Scan the material below and copy every line holding the word "Claude".

════════════════════

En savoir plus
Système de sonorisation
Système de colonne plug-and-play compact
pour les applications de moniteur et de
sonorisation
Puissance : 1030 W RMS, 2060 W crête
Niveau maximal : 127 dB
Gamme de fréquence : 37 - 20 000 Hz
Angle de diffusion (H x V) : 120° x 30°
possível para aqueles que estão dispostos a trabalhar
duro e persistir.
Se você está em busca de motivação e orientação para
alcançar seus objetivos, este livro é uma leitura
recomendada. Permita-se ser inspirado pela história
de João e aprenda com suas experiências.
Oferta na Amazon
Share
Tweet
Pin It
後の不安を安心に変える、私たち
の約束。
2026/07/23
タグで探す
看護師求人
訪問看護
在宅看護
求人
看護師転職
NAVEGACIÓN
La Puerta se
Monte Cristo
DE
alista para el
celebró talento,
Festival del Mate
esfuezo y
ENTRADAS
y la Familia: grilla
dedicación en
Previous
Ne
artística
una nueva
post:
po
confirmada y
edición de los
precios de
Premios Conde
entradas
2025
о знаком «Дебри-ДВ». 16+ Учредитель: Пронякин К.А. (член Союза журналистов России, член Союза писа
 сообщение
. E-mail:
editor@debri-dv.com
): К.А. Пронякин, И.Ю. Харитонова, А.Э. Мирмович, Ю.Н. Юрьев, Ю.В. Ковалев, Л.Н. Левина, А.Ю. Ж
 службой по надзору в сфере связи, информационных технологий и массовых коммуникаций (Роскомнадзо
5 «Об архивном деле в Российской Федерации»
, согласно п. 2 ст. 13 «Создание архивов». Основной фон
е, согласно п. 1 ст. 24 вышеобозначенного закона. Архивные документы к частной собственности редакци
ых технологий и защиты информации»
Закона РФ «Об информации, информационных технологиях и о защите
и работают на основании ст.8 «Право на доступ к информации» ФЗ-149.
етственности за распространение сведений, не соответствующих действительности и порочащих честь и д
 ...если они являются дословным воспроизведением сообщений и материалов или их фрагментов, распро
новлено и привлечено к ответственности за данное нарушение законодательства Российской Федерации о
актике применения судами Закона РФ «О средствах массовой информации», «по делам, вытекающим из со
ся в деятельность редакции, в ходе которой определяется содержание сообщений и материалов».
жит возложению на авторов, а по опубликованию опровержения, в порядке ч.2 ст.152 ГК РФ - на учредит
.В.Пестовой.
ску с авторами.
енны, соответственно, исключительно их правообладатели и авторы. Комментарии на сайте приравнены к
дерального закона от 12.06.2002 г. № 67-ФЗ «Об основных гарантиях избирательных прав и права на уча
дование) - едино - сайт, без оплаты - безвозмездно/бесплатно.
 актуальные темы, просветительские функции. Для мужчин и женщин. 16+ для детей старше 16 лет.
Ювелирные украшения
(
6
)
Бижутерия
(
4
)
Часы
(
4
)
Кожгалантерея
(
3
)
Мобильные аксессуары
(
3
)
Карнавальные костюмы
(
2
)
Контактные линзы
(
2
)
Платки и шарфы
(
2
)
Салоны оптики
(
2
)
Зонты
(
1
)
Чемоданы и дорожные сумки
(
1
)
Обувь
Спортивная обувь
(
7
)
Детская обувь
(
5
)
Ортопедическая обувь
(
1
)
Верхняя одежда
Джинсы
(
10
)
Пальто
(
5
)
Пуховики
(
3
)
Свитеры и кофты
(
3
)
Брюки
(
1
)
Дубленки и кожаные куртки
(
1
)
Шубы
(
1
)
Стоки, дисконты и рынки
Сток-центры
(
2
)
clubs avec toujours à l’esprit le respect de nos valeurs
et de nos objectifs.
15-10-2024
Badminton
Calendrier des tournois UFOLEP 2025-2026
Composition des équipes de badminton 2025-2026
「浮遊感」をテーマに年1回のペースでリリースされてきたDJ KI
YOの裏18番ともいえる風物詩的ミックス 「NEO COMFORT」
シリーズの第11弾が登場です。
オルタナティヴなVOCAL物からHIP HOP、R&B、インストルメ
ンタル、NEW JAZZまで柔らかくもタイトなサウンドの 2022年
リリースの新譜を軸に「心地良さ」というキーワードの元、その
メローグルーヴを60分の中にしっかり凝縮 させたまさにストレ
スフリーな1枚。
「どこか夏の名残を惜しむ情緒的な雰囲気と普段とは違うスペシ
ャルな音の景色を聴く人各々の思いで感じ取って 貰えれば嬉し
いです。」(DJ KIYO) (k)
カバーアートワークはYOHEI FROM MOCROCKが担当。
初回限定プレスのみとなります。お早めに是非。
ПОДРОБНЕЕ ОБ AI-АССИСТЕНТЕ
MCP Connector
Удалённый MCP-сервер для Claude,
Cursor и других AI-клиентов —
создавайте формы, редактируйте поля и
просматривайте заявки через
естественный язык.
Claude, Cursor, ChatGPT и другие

════════════════════

EXERCISE SOLUTION:
Удалённый MCP-сервер для Claude,
Claude, Cursor, ChatGPT и другие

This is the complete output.